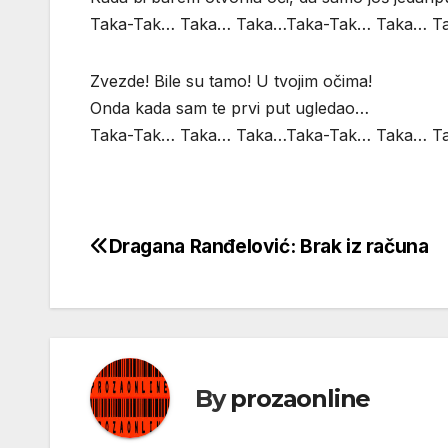
Taka-Tak… Taka… Taka…Taka-Tak… Taka… T
Zvezde! Bile su tamo! U tvojim očima!
Onda kada sam te prvi put ugledao…
Taka-Tak… Taka… Taka…Taka-Tak… Taka… T
Dragana Ranđelović: Brak iz računa
Кретање
чланка
By
prozaonline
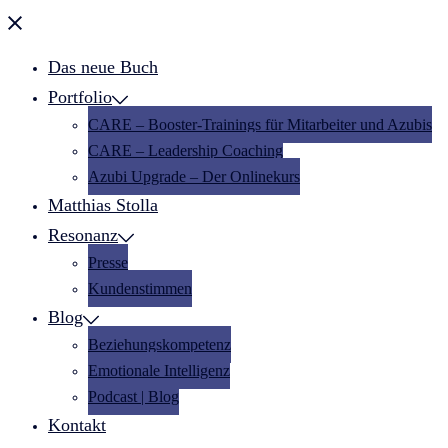
Menü
schließen
Das neue Buch
Portfolio
CARE – Booster-Trainings für Mitarbeiter und Azubis
CARE – Leadership Coaching
Azubi Upgrade – Der Onlinekurs
Matthias Stolla
Resonanz
Presse
Kundenstimmen
Blog
Beziehungskompetenz
Emotionale Intelligenz
Podcast | Blog
Kontakt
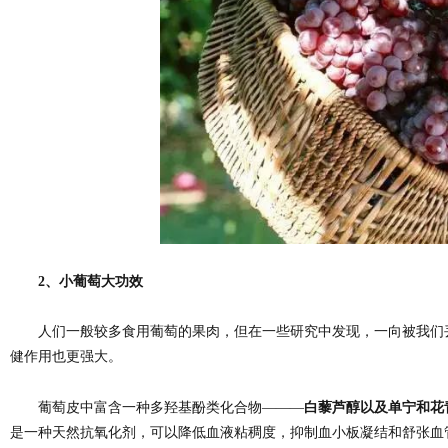
2、小葡萄大功效
人们一般较多食用葡萄的果肉，但在一些研究中发现，一向被我们
健作用也更强大。
葡萄皮中富含一种多羟基酚类化合物———
白藜芦醇以及单宁和花
是一种天然抗氧化剂，可以降低血液粘稠度，抑制血小板凝结和舒张血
· · · · · · ·
**WORK TO BE COMPLETED:** Pictures stay out; everything else in the listing above is to be repeated exactly.

**TASK RESPONSE:**
Taka-Tak… Taka… Taka…Taka-Tak… Taka… T
Zvezde! Bile su tamo! U tvojim očima!
Onda kada sam te prvi put ugledao…
Taka-Tak… Taka… Taka…Taka-Tak… Taka… T
Dragana Ranđelović: Brak iz računa
Кретање
чланка
By
prozaonline
Menü
schließen
Das neue Buch
Portfolio
CARE – Booster-Trainings für Mitarbeiter und Azubis
CARE – Leadership Coaching
Azubi Upgrade – Der Onlinekurs
Matthias Stolla
Resonanz
Presse
Kundenstimmen
Blog
Beziehungskompetenz
Emotionale Intelligenz
Podcast | Blog
Kontakt
2、小葡萄大功效
人们一般较多食用葡萄的果肉，但在一些研究中发现，一向被我们
健作用也更强大。
葡萄皮中富含一种多羟基酚类化合物———
白藜芦醇以及单宁和花
是一种天然抗氧化剂，可以降低血液粘稠度，抑制血小板凝结和舒张血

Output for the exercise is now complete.